I'm the quiet guy in the corner who considers sex a sacrament, as well as marriage, and thinks the two work best when they're purposely housed beneath the same roof. To my mind, the bath house is not a physically or spiritually (I don't separate the two) healthy environment in which to experience the sacrament. I believe a human being actually needs to recover from (as a for instance) group sex.
Furthermore, it would sadden me if either of my daughters' coming-of-age experience included some time in a bath house.
But the human spirit is a resilient thing. It can survive a Warrior For The Lord boot camp; it can survive extended exposure in a bath house. But I'd say in both cases, there is more than a little "figuring it all out" required when the tenure is up.
My question to you is this: what purpose does this video serve on your blog? My guess is that most of your readers don't need convincing of the malign intentions of Evangelicals and Republicans, just as most of their number don't need convincing of the unhealthy lifestyle of the Gay Community. I'd propose that the truths which both camps need to face lie in a very uncomfortable spot between the two extremes. If we can't be the first ones (sorry - I'm gay now) to take tentative steps in that direction, I don't see much hope for progress.
But I'm just a crazy liberal that way!
Much love, Darrell
LIGHTS
So snarky, this talk-back from that brainy Mennonite. I'd slap him but he'd just go and turn the other cheek so where's the fun in that?
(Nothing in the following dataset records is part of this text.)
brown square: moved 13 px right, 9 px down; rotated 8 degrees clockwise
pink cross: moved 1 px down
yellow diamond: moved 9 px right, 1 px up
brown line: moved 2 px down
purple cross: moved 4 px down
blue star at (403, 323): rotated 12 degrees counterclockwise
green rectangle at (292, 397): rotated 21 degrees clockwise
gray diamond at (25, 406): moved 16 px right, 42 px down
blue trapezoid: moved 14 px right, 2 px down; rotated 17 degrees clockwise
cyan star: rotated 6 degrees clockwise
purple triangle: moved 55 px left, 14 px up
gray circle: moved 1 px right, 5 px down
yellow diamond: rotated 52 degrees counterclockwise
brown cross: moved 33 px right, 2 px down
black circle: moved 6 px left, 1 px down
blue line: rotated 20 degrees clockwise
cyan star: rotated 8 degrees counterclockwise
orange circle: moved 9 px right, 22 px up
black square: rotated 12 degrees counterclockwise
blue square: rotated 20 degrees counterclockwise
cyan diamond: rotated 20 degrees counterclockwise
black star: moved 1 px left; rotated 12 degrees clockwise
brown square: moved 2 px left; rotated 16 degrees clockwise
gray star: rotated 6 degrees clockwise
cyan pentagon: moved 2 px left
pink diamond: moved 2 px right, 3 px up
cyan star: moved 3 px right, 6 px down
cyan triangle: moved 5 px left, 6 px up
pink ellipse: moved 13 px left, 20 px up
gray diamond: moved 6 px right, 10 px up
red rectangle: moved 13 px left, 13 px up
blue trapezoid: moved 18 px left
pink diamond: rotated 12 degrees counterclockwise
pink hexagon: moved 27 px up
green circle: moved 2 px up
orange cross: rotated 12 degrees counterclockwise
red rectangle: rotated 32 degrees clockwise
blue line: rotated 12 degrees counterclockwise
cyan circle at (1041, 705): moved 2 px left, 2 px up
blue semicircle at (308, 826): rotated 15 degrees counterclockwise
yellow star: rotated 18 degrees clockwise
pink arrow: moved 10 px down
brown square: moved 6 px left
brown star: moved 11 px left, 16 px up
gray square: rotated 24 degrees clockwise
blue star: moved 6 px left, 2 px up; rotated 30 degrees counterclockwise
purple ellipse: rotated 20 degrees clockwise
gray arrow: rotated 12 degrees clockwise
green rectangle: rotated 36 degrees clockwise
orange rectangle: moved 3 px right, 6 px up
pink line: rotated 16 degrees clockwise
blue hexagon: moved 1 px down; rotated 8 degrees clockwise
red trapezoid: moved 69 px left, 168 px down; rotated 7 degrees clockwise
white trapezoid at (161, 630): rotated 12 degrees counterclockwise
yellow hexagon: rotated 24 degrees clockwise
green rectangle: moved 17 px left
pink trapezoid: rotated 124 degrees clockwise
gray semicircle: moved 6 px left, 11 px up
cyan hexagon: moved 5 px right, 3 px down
Seriously though, much love to Darrell in return for standing up to my ranting. Contrary to popular belief, I don't blog just to force my own opinions on people, I'm aiming at a dialogue here (for years now, I've been hoping some irritated American will write me and explain exactly WHY the Bush Republicans must remain in power -- just ONE good reason, please! -- but, alas, only silence).
Let me move along through Darrell's questions with each paragraph. First, he asks:
what are the chances the North American Gay Community...will promote a sexual paradigm of trust, respect, sensitivity and safety - a commonly recognized "manifesto" for humanity at large?
Hmmm. I'd say the chances are not bloody likely. No, I'm just kidding. Half-kidding. See, don't ask me -- I'm a misanthrope. The problem with gay people is that they're people -- they carry forth the same trust, respect, sensitivity and safety as their heterosexual friends and family, no more and no less. And, watching the evening news, I'd say hopefully no less whatsoever.
LOVERS IN THE BACKSEAT
But I'm being snide. It's unattractive. More importantly, I'm dodging the real thrust of Darrell's question which is, why do gay men have cheap, anonymous, unhealthy, promiscuous sex more often than straight people do? Sorry, my homo brothers, it IS a legitimate question but -- ah! not so fast, my straight pals -- not THAT legitimate -- I've been on craigslist lately and I also know that gays did not (as rumoured) invent the sexual revolution, we just happily rode on its coattails. No, as always, the truth is somewhere in the middle so let's talk promiscuity.
I'll get the self-blame out of the way first -- it's easy 'cause it's flimsy. We're men. We're pigs. One of the big 'Mars vs. Venus' differences I always hear about men and women is that, when it comes to sex, men want quantity over quality; women, vice-versa. That seems generally true to me. Take the ladies out of the equation and guys will happily have sex in gas station washrooms. Women only do that in movies and even then only with Brad Pitt. So yeah, there's just a lot more of it with gay guys. Variety is the spice of life and we want the whole rack. In one bowl. Now. A little self-control wouldn't be such a bad thing once in a while, fellas.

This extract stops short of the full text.